Pense em quantos casais há em uma cidade.
Pense nas mãos dadas, nos beijos, nos sorrisos.
Pense nas risadas e nos cobertores divididos, nos presentes de Natal, no conforto do silêncio.
Pense nas línguas se tocando, nos movimentos de braços, pernas, mãos, bocas.
Pense nas línguas na orelha, nos arrepios sem aviso.
Pense em todos esses casais transando ao mesmo tempo.
Pense nos sons que eles fazem.
Pense nos corpos tão próximos que um está dentro do outro.
Pense no depois.
Pense no cigarro depois do sexo.
Pense nas brigas, nas mulheres que atiram vasos nas paredes, nos homens que dizem que elas são vadias.

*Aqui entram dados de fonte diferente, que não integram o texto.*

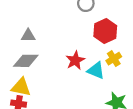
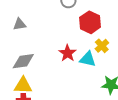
gray triangle: (28, 36) -> (20, 24), moved

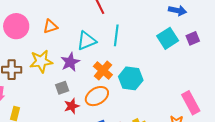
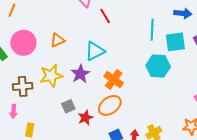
cyan line: (116, 35) -> (152, 30), moved
cyan square: (168, 38) -> (175, 42), turned 30
cyan hexagon: (131, 78) -> (158, 66), moved
gray square: (62, 88) -> (68, 106), moved

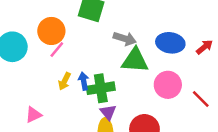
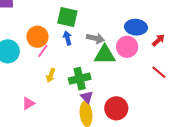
blue ellipse: (170, 43) -> (136, 27), moved
blue arrow: (84, 81) -> (67, 38), moved
pink circle: (168, 85) -> (127, 47), moved
red line: (201, 99) -> (159, 72), moved

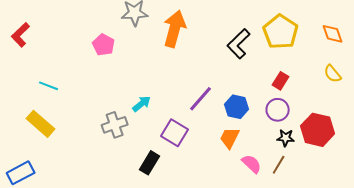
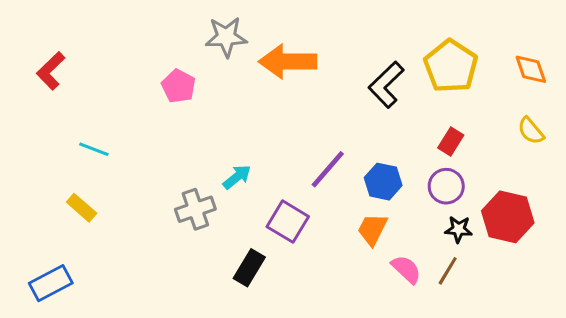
orange arrow: (175, 29) -> (288, 62), turned -105
yellow rectangle: (41, 124) -> (82, 208), size x0.7

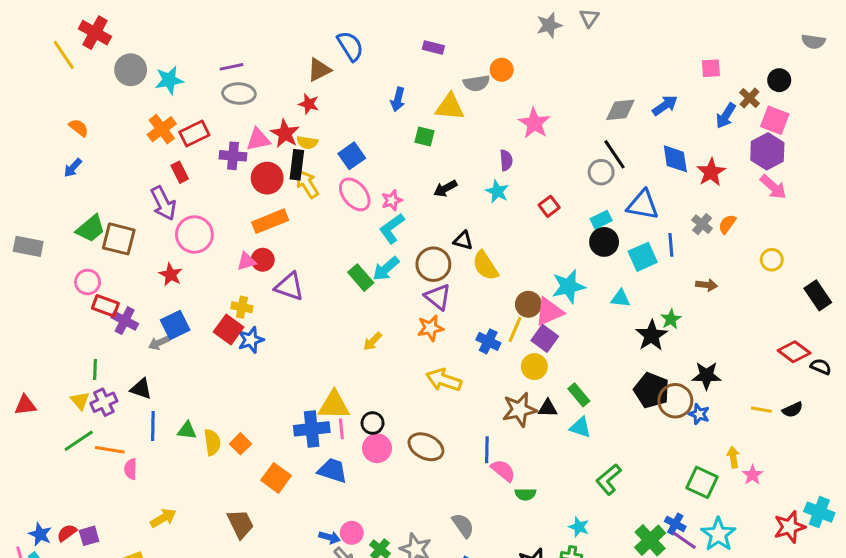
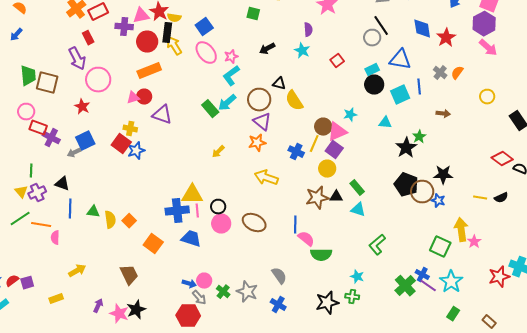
green trapezoid: (91, 229) -> (28, 76), turned -55
cyan star: (568, 286) -> (350, 115), size x0.6
yellow arrow: (733, 457) -> (461, 230), size x1.6
green semicircle: (525, 494) -> (321, 255), size x1.5

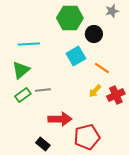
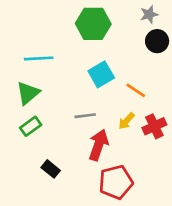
black circle: (94, 34) -> (157, 41), moved
gray line: (43, 90) -> (85, 116), moved
red arrow: (60, 119) -> (98, 145), moved, turned -70
black rectangle: (43, 144) -> (51, 169), moved

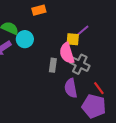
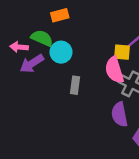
orange rectangle: (39, 10) -> (60, 15), moved
gray rectangle: (53, 65) -> (75, 85), moved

Pense em um relacionamento que termina.
Pense nos casais que tentam de novo.
Pense nas lágrimas.
Pense na raiva.
Pense no amor.

Eu nunca parei para pensar.
No amor que já foi, no amor que existe, no amor que poderia ser, no amor que nunca será. E se tivesse dado certo? Há uma solidão terrível em um que faz planos para dois. Qualquer coisa impronunciável, que as palavras não descrevem. Morar juntos, a cinco, dez anos daqui. Ou agora. Nós teríamos livros e cds em pilhas numa praia longe dos carros. Café. Gastaríamos o tempo e o dinheiro que fossem necessários para encontrar um sofá decente. Redes na varanda. Cozinharíamos juntos. O mar. Andaríamos até um lugar que nos satisfizesse e então nos deixaríamos ficar. Enxergaríamos o que somos no outro. Eu nunca parei para pensar, mas nunca vou ter um carro.